|Ubuntu Sommelier Daniel Sarao
Photo: Michelle Branton
At Ubuntu, Napa Valley's acclaimed vegetarian restaurant slash yoga studio, it falls to wine director and general manager Daniel Sarao to find harmony between the lush bounty of onsite gardens and a vino list sparkling with biodynamic sips.
The son of Italian immigrants who taught him an appreciation for wine, Sarao put himself through college and grad school working at restaurants, cutting short a trajectory towards a liberal arts PhD for the life of a full-time oenophile. We chatted with him about the myths around pairing wine with veggies (yes, you can drink red!), the wonders of caramelizing and five inexpensive summer sippers to pair with grilled veggies.
Are you a vegetarian?
I am not a vegetarian. The chef is not a vegetarian and neither is the owner. But we believe that vegetables can stand on their own. We are breaking the stereotype.
How much of what you serve comes from your garden?
Right now we get about 75 to 80 percent of our ingredients from [our garden]. Our goal is to get almost everything from there. It makes an amazing difference. Squash and peppers are [in season] right now.
What are some misconceptions people have about wine and veggies?
That vegetables are paired only with white wine. That's probably the biggest. Also, that you can't have a bold wine.
Learn more, plus five great wines for under $25 to pair with vegetable dishes, after the jump.
Are there rules to pairing wines with vegetables?
There are fewer rules than people think. If I was painting with broad strokes, I would say you want to look at the fruit component in the wine, second, the weight, and third, the acidity. Acidity is a connector between wine and food. You want something that has enough acidity. The more complex the food, the more acid you want.

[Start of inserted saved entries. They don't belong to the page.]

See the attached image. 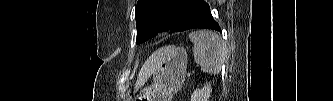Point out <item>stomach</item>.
<instances>
[{
  "mask_svg": "<svg viewBox=\"0 0 333 101\" xmlns=\"http://www.w3.org/2000/svg\"><path fill=\"white\" fill-rule=\"evenodd\" d=\"M159 54L153 84L140 92L137 101H171L185 81L188 60L185 49L168 46L160 49Z\"/></svg>",
  "mask_w": 333,
  "mask_h": 101,
  "instance_id": "obj_1",
  "label": "stomach"
}]
</instances>
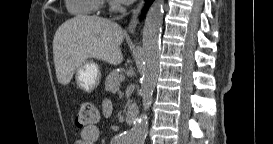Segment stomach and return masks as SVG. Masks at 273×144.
<instances>
[{"instance_id": "1", "label": "stomach", "mask_w": 273, "mask_h": 144, "mask_svg": "<svg viewBox=\"0 0 273 144\" xmlns=\"http://www.w3.org/2000/svg\"><path fill=\"white\" fill-rule=\"evenodd\" d=\"M101 79L100 68L92 60L84 61L75 72V80L80 89L85 92L93 91Z\"/></svg>"}]
</instances>
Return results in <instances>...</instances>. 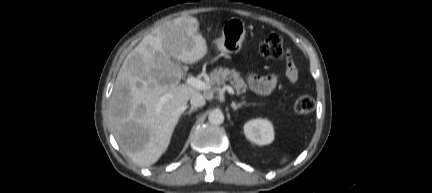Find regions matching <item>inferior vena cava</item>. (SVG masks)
Segmentation results:
<instances>
[{"mask_svg": "<svg viewBox=\"0 0 432 193\" xmlns=\"http://www.w3.org/2000/svg\"><path fill=\"white\" fill-rule=\"evenodd\" d=\"M206 103L204 96L200 92H195L190 98V104L192 107H202Z\"/></svg>", "mask_w": 432, "mask_h": 193, "instance_id": "obj_1", "label": "inferior vena cava"}]
</instances>
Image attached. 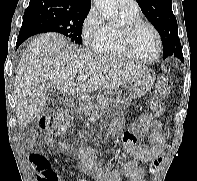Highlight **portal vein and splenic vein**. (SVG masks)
<instances>
[{"mask_svg": "<svg viewBox=\"0 0 197 181\" xmlns=\"http://www.w3.org/2000/svg\"><path fill=\"white\" fill-rule=\"evenodd\" d=\"M86 79H88V76H86V75H79V76L77 77V80H78V81H85Z\"/></svg>", "mask_w": 197, "mask_h": 181, "instance_id": "obj_1", "label": "portal vein and splenic vein"}]
</instances>
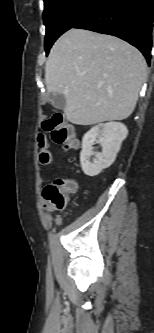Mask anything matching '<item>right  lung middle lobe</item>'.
Wrapping results in <instances>:
<instances>
[{"label":"right lung middle lobe","instance_id":"obj_1","mask_svg":"<svg viewBox=\"0 0 154 333\" xmlns=\"http://www.w3.org/2000/svg\"><path fill=\"white\" fill-rule=\"evenodd\" d=\"M99 0H44L46 53L56 39L80 21Z\"/></svg>","mask_w":154,"mask_h":333}]
</instances>
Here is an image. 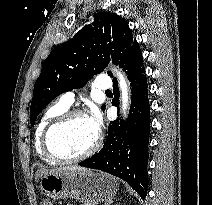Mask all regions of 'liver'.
Here are the masks:
<instances>
[{"instance_id":"liver-1","label":"liver","mask_w":212,"mask_h":205,"mask_svg":"<svg viewBox=\"0 0 212 205\" xmlns=\"http://www.w3.org/2000/svg\"><path fill=\"white\" fill-rule=\"evenodd\" d=\"M62 170H76V171H87V168L84 167H79V166H68V167H63V168H57V169H53V170H44V169H40L37 173H36V181L45 174H49V173H55L58 171H62Z\"/></svg>"}]
</instances>
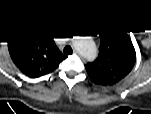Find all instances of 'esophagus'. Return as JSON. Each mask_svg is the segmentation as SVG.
I'll use <instances>...</instances> for the list:
<instances>
[{
    "instance_id": "34e87169",
    "label": "esophagus",
    "mask_w": 151,
    "mask_h": 114,
    "mask_svg": "<svg viewBox=\"0 0 151 114\" xmlns=\"http://www.w3.org/2000/svg\"><path fill=\"white\" fill-rule=\"evenodd\" d=\"M74 53H75V54H78V52H77V51H74Z\"/></svg>"
}]
</instances>
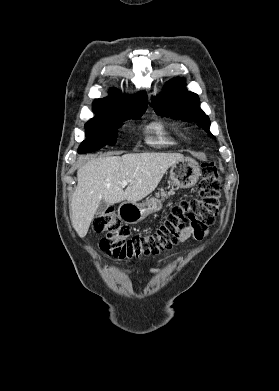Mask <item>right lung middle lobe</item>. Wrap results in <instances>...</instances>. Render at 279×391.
<instances>
[{
	"label": "right lung middle lobe",
	"mask_w": 279,
	"mask_h": 391,
	"mask_svg": "<svg viewBox=\"0 0 279 391\" xmlns=\"http://www.w3.org/2000/svg\"><path fill=\"white\" fill-rule=\"evenodd\" d=\"M146 108L134 112L98 113L85 124L86 140L78 148V153L98 150L106 144L114 145L117 138V127L129 118H138Z\"/></svg>",
	"instance_id": "1"
}]
</instances>
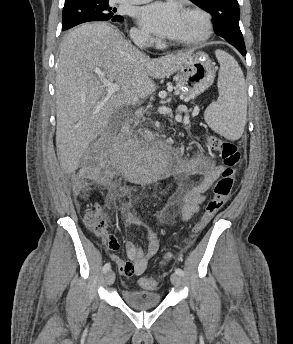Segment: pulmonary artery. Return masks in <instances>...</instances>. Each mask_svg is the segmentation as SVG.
I'll return each instance as SVG.
<instances>
[{
    "mask_svg": "<svg viewBox=\"0 0 293 344\" xmlns=\"http://www.w3.org/2000/svg\"><path fill=\"white\" fill-rule=\"evenodd\" d=\"M120 1L129 3V4H143V3L149 2L151 0H120Z\"/></svg>",
    "mask_w": 293,
    "mask_h": 344,
    "instance_id": "1",
    "label": "pulmonary artery"
}]
</instances>
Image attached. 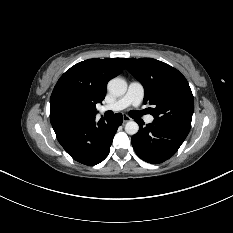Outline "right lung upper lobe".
<instances>
[{
    "label": "right lung upper lobe",
    "instance_id": "cb5924a9",
    "mask_svg": "<svg viewBox=\"0 0 233 233\" xmlns=\"http://www.w3.org/2000/svg\"><path fill=\"white\" fill-rule=\"evenodd\" d=\"M124 69L120 58L89 59L68 69L56 83L50 98V121L96 115L97 103L106 95L108 81Z\"/></svg>",
    "mask_w": 233,
    "mask_h": 233
}]
</instances>
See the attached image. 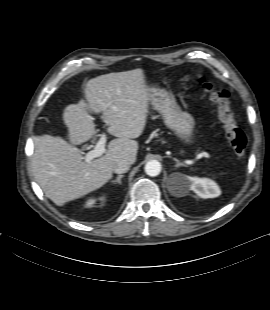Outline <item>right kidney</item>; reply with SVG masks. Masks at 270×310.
Masks as SVG:
<instances>
[{
    "label": "right kidney",
    "mask_w": 270,
    "mask_h": 310,
    "mask_svg": "<svg viewBox=\"0 0 270 310\" xmlns=\"http://www.w3.org/2000/svg\"><path fill=\"white\" fill-rule=\"evenodd\" d=\"M103 197L100 198V200H102ZM97 199L95 198H89L87 201H86V206L88 207H91L95 202H96Z\"/></svg>",
    "instance_id": "right-kidney-1"
}]
</instances>
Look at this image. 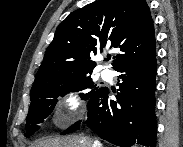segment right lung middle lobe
I'll return each instance as SVG.
<instances>
[{"mask_svg": "<svg viewBox=\"0 0 183 147\" xmlns=\"http://www.w3.org/2000/svg\"><path fill=\"white\" fill-rule=\"evenodd\" d=\"M99 88L94 85L89 75H84L58 79L44 87L32 90L31 104L26 118V137L34 134L39 129L38 125L52 113L59 96H64L69 91H85V93H81V98L88 100Z\"/></svg>", "mask_w": 183, "mask_h": 147, "instance_id": "dd1d6c3e", "label": "right lung middle lobe"}]
</instances>
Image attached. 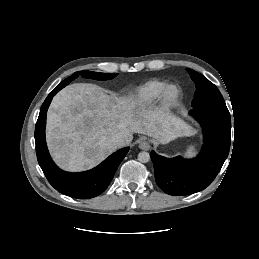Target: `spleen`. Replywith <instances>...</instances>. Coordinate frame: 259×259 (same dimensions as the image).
I'll use <instances>...</instances> for the list:
<instances>
[{
	"label": "spleen",
	"instance_id": "1",
	"mask_svg": "<svg viewBox=\"0 0 259 259\" xmlns=\"http://www.w3.org/2000/svg\"><path fill=\"white\" fill-rule=\"evenodd\" d=\"M194 146H190L188 149H187V151H186V154L187 155H189V156H191V155H193L194 154Z\"/></svg>",
	"mask_w": 259,
	"mask_h": 259
}]
</instances>
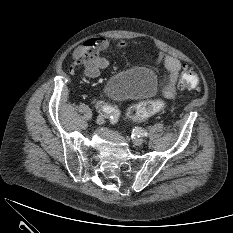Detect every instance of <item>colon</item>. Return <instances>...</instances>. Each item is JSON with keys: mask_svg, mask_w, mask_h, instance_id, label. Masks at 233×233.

How would you go about pairing if you were grilling a basic squash or pepper?
If I was keeping it light and crisp — just olive oil, salt and pepper — I would move to something light like a Sauvignon Blanc or a rosé. [Those vegetables have] a pretty simple flavor. The oak with Sauvignon Blanc adds a little bit more weight since you are caramelizing [by grilling].
So a very light white like a Pinot Grigio wouldn't work?
When you caramelize a vegetable you are adding flavor and bringing out weight. Pinot Grigio is not going to stand up to the caramelization. The food is just going to go over it. Unless you want something to clean your palate, you want something more.
What about when adding spices or say balsamic vinegar?
When I think grilling, if you do a balsamic of something with a little bit more weight or a dense or rich sauce to it, this is where you look for a red. For us here, we use a lot of spices like vadouvan and things that build structure around the vegetable.